Streaming responses

Coulisse implements OpenAI's Server-Sent Events (SSE) format for chat completions. Set stream: true in the request and the server emits incremental chat.completion.chunk frames over the wire — drop-in compatible with the OpenAI Python and JavaScript SDKs and any client that already speaks the OpenAI streaming protocol.

Asking for a stream

Add stream: true to a normal /v1/chat/completions request:

{
  "model": "assistant",
  "safety_identifier": "user-123",
  "messages": [{"role": "user", "content": "Hello!"}],
  "stream": true
}

The response is text/event-stream instead of JSON. Each frame is one chat.completion.chunk.

Wire format

The first frame announces the assistant role:

data: {"id":"chatcmpl-coulisse-...","object":"chat.completion.chunk","created":...,"model":"assistant","choices":[{"index":0,"delta":{"role":"assistant"}}]}

Then one frame per text delta:

data: {"id":"chatcmpl-coulisse-...","object":"chat.completion.chunk","created":...,"model":"assistant","choices":[{"index":0,"delta":{"content":"Hello"}}]}

data: {"id":"chatcmpl-coulisse-...","object":"chat.completion.chunk","created":...,"model":"assistant","choices":[{"index":0,"delta":{"content":" there"}}]}

A terminal frame sets finish_reason:

data: {"id":"chatcmpl-coulisse-...","object":"chat.completion.chunk","created":...,"model":"assistant","choices":[{"index":0,"delta":{},"finish_reason":"stop"}]}

data: [DONE]

Including token usage

Set stream_options.include_usage: true to receive a usage field on the terminal chunk:

{
  "model": "assistant",
  "messages": [{"role": "user", "content": "Hi"}],
  "stream": true,
  "stream_options": {"include_usage": true}
}

The terminal frame then carries usage:

data: {"...":"...","choices":[{"index":0,"delta":{},"finish_reason":"stop"}],"usage":{"completion_tokens":3,"prompt_tokens":7,"total_tokens":10}}

When include_usage is missing or false, the field is omitted — matching OpenAI's contract.

Memory and rate limiting

Streaming responses use the same per-user memory bucket and rate-limit accounting as non-streaming requests:

The user's message and the assistant's reply are appended to memory after the stream ends.
Token usage is recorded against the rate-limit window when the stream ends.
If the client disconnects mid-stream, Coulisse persists the partial assistant reply (everything received before the disconnect).
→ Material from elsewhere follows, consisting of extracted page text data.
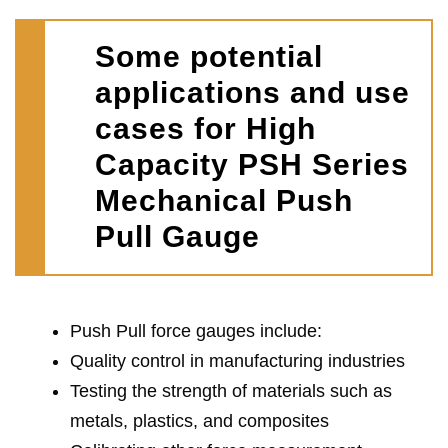
Some potential
applications and use
cases for High
Capacity PSH Series
Mechanical Push
Pull Gauge
Push Pull force gauges include:
Quality control in manufacturing industries
Testing the strength of materials such as
metals, plastics, and composites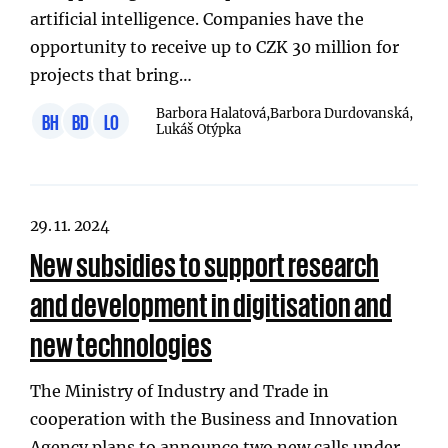
artificial intelligence. Companies have the
opportunity to receive up to CZK 30 million for
projects that bring…
Barbora Halatová,
Barbora Durdovanská,
BH
BD
LO
Lukáš Otýpka
29. 11. 2024
New subsidies to support research
and development in digitisation and
new technologies
The Ministry of Industry and Trade in
cooperation with the Business and Innovation
Agency plans to announce two new calls under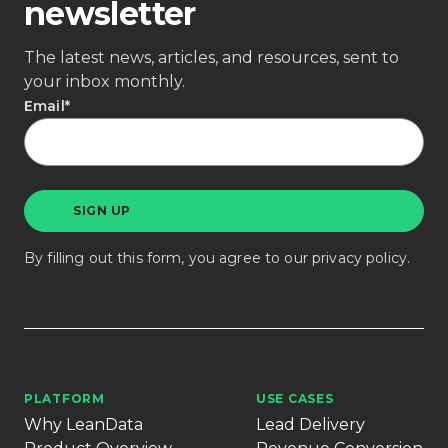
newsletter
The latest news, articles, and resources, sent to
your inbox monthly.
Email
*
By filling out this form, you agree to our
privacy policy
.
PLATFORM
USE CASES
Why LeanData
Lead Delivery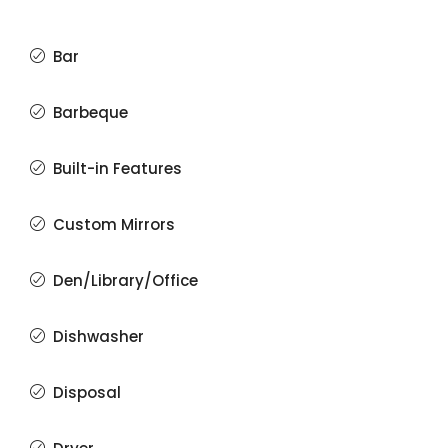
Bar
Barbeque
Built-in Features
Custom Mirrors
Den/Library/Office
Dishwasher
Disposal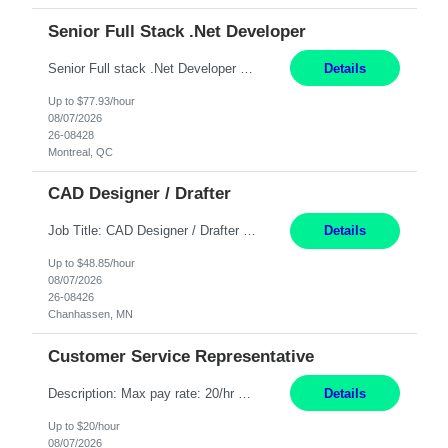
Senior Full Stack .Net Developer
Senior Full stack .Net Developer Experience Level: Level 4 (advanced): 7-15 years 12+ month Location: Montreal (Day 1 onboarding onsite/in office presence 3x/week) Role Overview The End User Content Solutions (EUCS) squad develops, integrates, and supports enterprise applications and collaboration platforms used across ***. This includes third-party SaaS platforms such as Box, Goog...
Details
Up to $77.93/hour
08/07/2026
26-08428
Montreal, QC
CAD Designer / Drafter
Job Title: CAD Designer / Drafter Location: Chanhassen, MN Pay Rate: 48.85/hr, W2 Summary: Work Schedule: 8:00am to 4:30 pm CST Duration: 12+ Month Contract Responsibilities: Design & Modeling: Use SolidWorks to create and modify mechanical drawings from concepts and red-lined documents. Create and maintain mechanical area layouts. P&ID & Documentati...
Details
Up to $48.85/hour
08/07/2026
26-08426
Chanhassen, MN
Customer Service Representative
Description: Max pay rate: 20/hr Location: Remote - must live in California Class start date: 9/8/26 Schedule: The ability and desire to work during the hours of operation 5:00 AM – 8:00 PM PST, Monday through Friday. Applicants must be flexible regarding shifts worked with an understanding that shifts are based on business need. As a leader in insurance, *** never underestimat...
Details
Up to $20/hour
08/07/2026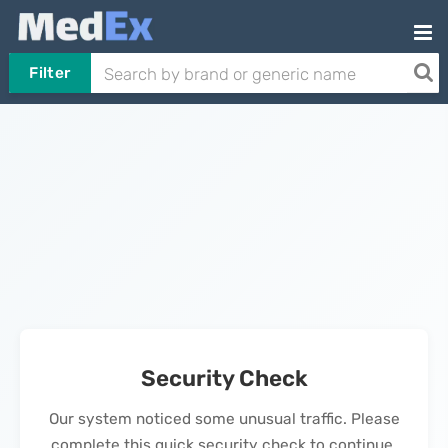
Filter
Security Check
Our system noticed some unusual traffic. Please
complete this quick security check to continue.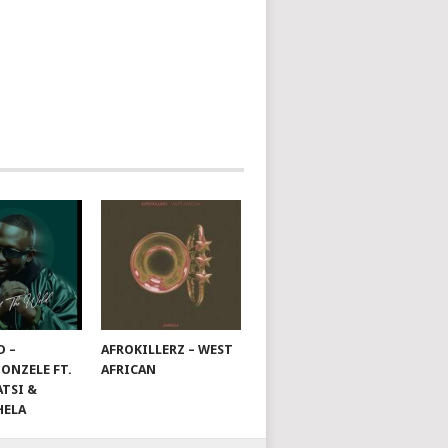
D –
AFROKILLERZ – WEST
ONZELE FT.
AFRICAN
TSI &
HELA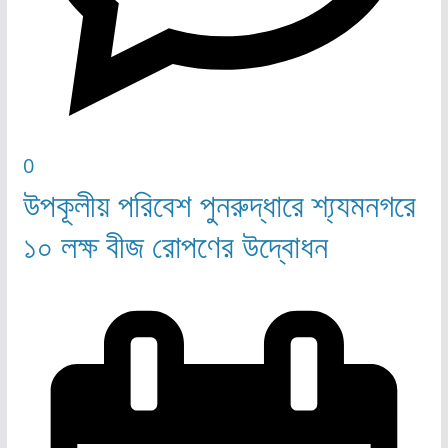
0
উপকূলীয় পরিবেশ পুনরুদ্ধারে শ্য্যমনগরে
১০ লক্ষ বীজ রোপণের উদ্বোধন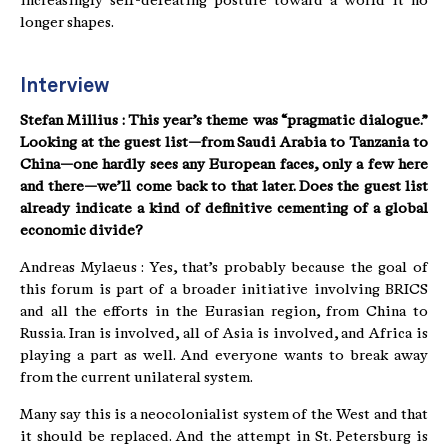
increasingly self-defeating posture toward a world it no
longer shapes.
Interview
Stefan Millius : This year’s theme was “pragmatic dialogue.”
Looking at the guest list—from Saudi Arabia to Tanzania to
China—one hardly sees any European faces, only a few here
and there—we’ll come back to that later. Does the guest list
already indicate a kind of definitive cementing of a global
economic divide?
Andreas Mylaeus : Yes, that’s probably because the goal of
this forum is part of a broader initiative involving BRICS
and all the efforts in the Eurasian region, from China to
Russia. Iran is involved, all of Asia is involved, and Africa is
playing a part as well. And everyone wants to break away
from the current unilateral system.
Many say this is a neocolonialist system of the West and that
it should be replaced. And the attempt in St. Petersburg is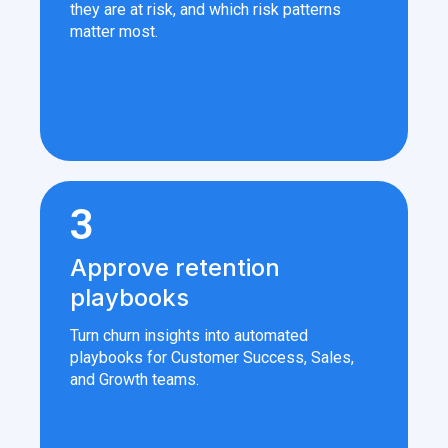
they are at risk, and which risk patterns
matter most.
3
Approve retention
playbooks
Turn churn insights into automated
playbooks for Customer Success, Sales,
and Growth teams.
This matches what the user actually saw — the next turn won't claim the model said something the user never received.

Tool-using agents

Agents with MCP tools attached stream the same way. Tool-call internals run inside the rig multi-turn loop and are not surfaced to the client; you'll see a pause while a tool runs, then the model's text continues. The delta.content field is the only delta variant Coulisse currently emits.

Errors mid-stream

If the upstream provider fails after the stream has started, Coulisse emits one terminal frame containing an error field with the failure reason, then [DONE]. The HTTP status is already 200 by then — clients should check for the error field on the final chunk.